U.S Code last checked for updates: Jul 25, 2025
§ 3106.
Nonbanking activities of foreign banks
(a)
Applicability of Bank Holding Company Acts
(b)
Ownership or control of shares of nonbanking companies for certain period
(c)
Engagement in nonbanking activities after certain period
(1)
After December 31, 1985, a foreign bank or other company to which subsection (a) applies on September 17, 1978, or on the date of the establishment of a branch in a State an application for which was filed on or before July 26, 1978, may continue to engage in nonbanking activities in the United States in which directly or through an affiliate it was lawfully engaged on July 26, 1978 (or on a date subsequent to July 26, 1978, in the case of activities carried on as the result of the direct or indirect acquisition, pursuant to a binding written contract entered into on or before July 26, 1978, of another company engaged in such activities at the time of acquisition), and may engage directly or through an affiliate in nonbanking activities in the United States which are covered by an application to engage in such activities which was filed on or before July 26, 1978; except that the Board by order, after opportunity for hearing, may terminate the authority conferred by this subsection on any such foreign bank or company to engage directly or through an affiliate in any activity otherwise permitted by this subsection if it determines having due regard to the purposes of this chapter and the Bank Holding Company Act of 1956 [12 U.S.C. 1841 et seq.], that such action is necessary to prevent undue concentration of resources, decreased or unfair competition, conflicts of interest, or unsound banking practices in the United States.
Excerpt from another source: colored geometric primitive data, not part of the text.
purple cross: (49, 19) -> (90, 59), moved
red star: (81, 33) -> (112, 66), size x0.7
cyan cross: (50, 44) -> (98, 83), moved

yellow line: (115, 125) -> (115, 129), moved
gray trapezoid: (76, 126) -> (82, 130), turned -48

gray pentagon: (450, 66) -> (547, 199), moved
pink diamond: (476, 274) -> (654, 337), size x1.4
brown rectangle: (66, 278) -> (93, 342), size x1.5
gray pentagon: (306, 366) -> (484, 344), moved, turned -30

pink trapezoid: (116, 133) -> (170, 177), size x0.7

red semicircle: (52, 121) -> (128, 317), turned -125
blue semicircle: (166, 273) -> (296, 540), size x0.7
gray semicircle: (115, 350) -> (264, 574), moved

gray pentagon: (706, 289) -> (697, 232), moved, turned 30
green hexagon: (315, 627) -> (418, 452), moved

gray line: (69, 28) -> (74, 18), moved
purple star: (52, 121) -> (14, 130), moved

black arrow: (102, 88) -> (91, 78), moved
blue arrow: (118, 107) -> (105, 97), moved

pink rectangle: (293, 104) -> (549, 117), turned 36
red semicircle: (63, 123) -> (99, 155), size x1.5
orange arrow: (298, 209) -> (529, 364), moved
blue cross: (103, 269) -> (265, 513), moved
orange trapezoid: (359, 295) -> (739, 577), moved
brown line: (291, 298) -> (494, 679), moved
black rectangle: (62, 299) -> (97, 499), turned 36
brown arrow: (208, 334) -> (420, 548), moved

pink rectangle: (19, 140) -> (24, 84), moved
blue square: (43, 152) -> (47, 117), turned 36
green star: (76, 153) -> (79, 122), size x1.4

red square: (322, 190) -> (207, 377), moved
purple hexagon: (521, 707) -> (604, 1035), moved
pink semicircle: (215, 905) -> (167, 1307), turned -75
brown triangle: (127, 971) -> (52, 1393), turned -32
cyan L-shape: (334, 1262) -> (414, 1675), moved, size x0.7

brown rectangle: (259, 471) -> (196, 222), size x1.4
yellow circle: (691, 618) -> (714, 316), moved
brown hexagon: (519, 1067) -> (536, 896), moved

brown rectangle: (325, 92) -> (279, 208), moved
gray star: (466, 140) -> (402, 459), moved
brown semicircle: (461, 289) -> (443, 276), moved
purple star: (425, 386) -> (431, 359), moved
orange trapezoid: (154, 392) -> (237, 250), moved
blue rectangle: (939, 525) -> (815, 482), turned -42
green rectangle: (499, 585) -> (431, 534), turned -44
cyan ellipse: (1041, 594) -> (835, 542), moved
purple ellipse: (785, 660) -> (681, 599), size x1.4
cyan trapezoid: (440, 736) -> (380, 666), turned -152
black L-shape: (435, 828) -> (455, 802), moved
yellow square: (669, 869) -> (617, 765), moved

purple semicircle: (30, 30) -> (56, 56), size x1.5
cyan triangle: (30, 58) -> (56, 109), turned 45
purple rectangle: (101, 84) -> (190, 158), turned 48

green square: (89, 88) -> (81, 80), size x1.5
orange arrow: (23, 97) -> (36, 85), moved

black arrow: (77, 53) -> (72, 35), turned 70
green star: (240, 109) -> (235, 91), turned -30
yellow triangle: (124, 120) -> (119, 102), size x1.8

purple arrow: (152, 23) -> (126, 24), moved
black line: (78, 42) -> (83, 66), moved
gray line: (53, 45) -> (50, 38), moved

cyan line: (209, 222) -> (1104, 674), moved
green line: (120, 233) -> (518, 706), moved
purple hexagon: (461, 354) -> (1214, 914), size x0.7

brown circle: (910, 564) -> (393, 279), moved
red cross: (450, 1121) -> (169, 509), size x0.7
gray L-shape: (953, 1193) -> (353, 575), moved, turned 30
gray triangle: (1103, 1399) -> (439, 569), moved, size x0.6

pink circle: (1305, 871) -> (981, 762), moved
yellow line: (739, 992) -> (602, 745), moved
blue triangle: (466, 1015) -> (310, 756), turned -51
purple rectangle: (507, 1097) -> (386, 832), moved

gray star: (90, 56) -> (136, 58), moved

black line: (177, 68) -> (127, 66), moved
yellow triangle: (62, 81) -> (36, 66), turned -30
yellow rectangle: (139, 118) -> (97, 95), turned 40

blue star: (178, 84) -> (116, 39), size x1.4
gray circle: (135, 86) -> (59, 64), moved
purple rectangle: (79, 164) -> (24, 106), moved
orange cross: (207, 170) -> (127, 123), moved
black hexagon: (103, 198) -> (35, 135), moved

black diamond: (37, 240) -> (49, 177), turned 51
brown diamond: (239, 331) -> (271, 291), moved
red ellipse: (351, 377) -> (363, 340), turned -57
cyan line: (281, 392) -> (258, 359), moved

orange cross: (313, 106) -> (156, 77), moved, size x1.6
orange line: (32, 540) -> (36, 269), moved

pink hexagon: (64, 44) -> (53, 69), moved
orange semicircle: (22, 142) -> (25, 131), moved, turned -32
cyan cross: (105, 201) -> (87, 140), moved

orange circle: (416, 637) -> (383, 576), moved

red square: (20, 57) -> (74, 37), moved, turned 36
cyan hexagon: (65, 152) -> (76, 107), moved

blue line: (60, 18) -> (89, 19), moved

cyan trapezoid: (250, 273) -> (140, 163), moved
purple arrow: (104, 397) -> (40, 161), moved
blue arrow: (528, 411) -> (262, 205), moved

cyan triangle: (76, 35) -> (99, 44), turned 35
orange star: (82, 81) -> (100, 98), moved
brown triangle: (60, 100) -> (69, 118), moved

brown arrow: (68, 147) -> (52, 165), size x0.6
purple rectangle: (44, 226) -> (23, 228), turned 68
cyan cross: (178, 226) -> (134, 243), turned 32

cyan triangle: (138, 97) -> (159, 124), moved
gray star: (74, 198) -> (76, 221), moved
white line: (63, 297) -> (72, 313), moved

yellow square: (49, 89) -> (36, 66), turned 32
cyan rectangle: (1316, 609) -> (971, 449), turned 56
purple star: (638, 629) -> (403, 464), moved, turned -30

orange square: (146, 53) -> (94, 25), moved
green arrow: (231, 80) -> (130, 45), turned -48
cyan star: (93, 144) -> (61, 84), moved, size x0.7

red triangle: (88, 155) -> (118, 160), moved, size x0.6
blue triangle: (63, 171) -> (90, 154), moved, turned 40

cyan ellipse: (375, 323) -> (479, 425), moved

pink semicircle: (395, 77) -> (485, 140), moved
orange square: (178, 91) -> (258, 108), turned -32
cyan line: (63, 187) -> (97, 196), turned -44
Notwithstanding subsection (a) of this section, a foreign bank or company referred to in this subsection may retain ownership or control of any voting shares (or, where necessary to prevent dilution of its voting interest, acquire additional voting shares) of any domestically-controlled affiliate covered in 1978 which since July 26, 1978, has engaged in the business of underwriting, distributing, or otherwise buying or selling stocks, bonds, and other securities in the United States, notwithstanding that such affiliate acquired after July 26, 1978, an interest in, or any or all of the assets of, a going concern, or commences to engage in any new activity or activities. Except in the case of affiliates described in the preceding sentence, nothing in this subsection shall be construed to authorize any foreign bank or company referred to in this subsection, or any affiliate thereof, to engage in activities authorized by this subsection through the acquis
ition, pursuant to a contract entered into after
(2)
The authority conferred by this subsection on a foreign bank or other company shall terminate 2 years after the date on which such foreign bank or other company becomes a “bank holding company” as defined in section 2(a) of the Bank Holding Company Act of 1956 (12 U.S.C. 1841(a)); except that the Board may, upon application of such foreign bank or other company, extend the 2-year period for not more than one year at a time, if, in its judgment, such an extension would not be detrimental to the public interest, but no such extensions shall exceed 3 years in the aggregate.
(3)
Termination of grandfathered rights.—
(A)
In general.—
If any foreign bank or foreign company files a declaration under section 4(l)(1)(C) 1
1
 See References in Text note below.
of the Bank Holding Company Act of 1956 [12 U.S.C. 1843(l)(1)(C)], any authority conferred by this subsection on any foreign bank or company to engage in any activity that the Board has determined to be permissible for financial holding companies under section 4(k) of such Act [12 U.S.C. 1843(k)] shall terminate immediately.
(B)
Restrictions and requirements authorized.—
If a foreign bank or company that engages, directly or through an affiliate pursuant to paragraph (1), in an activity that the Board has determined to be permissible for financial holding companies under section 4(k) of the Bank Holding Company Act of 1956 [12 U.S.C. 1843(k)] has not filed a declaration with the Board of its status as a financial holding company under such section by the end of the 2-year period beginning on November 12, 1999, the Board, giving due regard to the principle of national treatment and equality of competitive opportunity, may impose such restrictions and requirements on the conduct of such activities by such foreign bank or company as are comparable to those imposed on a financial holding company organized under the laws of the United States, including a requirement to conduct such activities in compliance with any prudential safeguards established under section 1828a of this title.
(d)
Construction of terms
(Pub. L. 95–369, § 8(a)–(d), Sept. 17, 1978, 92 Stat. 622, 623; Pub. L. 97–320, title VII, §§ 704, 705, Oct. 15, 1982, 96 Stat. 1539; Pub. L. 100–86, title II, § 204, Aug. 10, 1987, 101 Stat. 584; Pub. L. 102–242, title II, § 207, Dec. 19, 1991, 105 Stat. 2295; Pub. L. 106–102, title I, § 141, Nov. 12, 1999, 113 Stat. 1383.)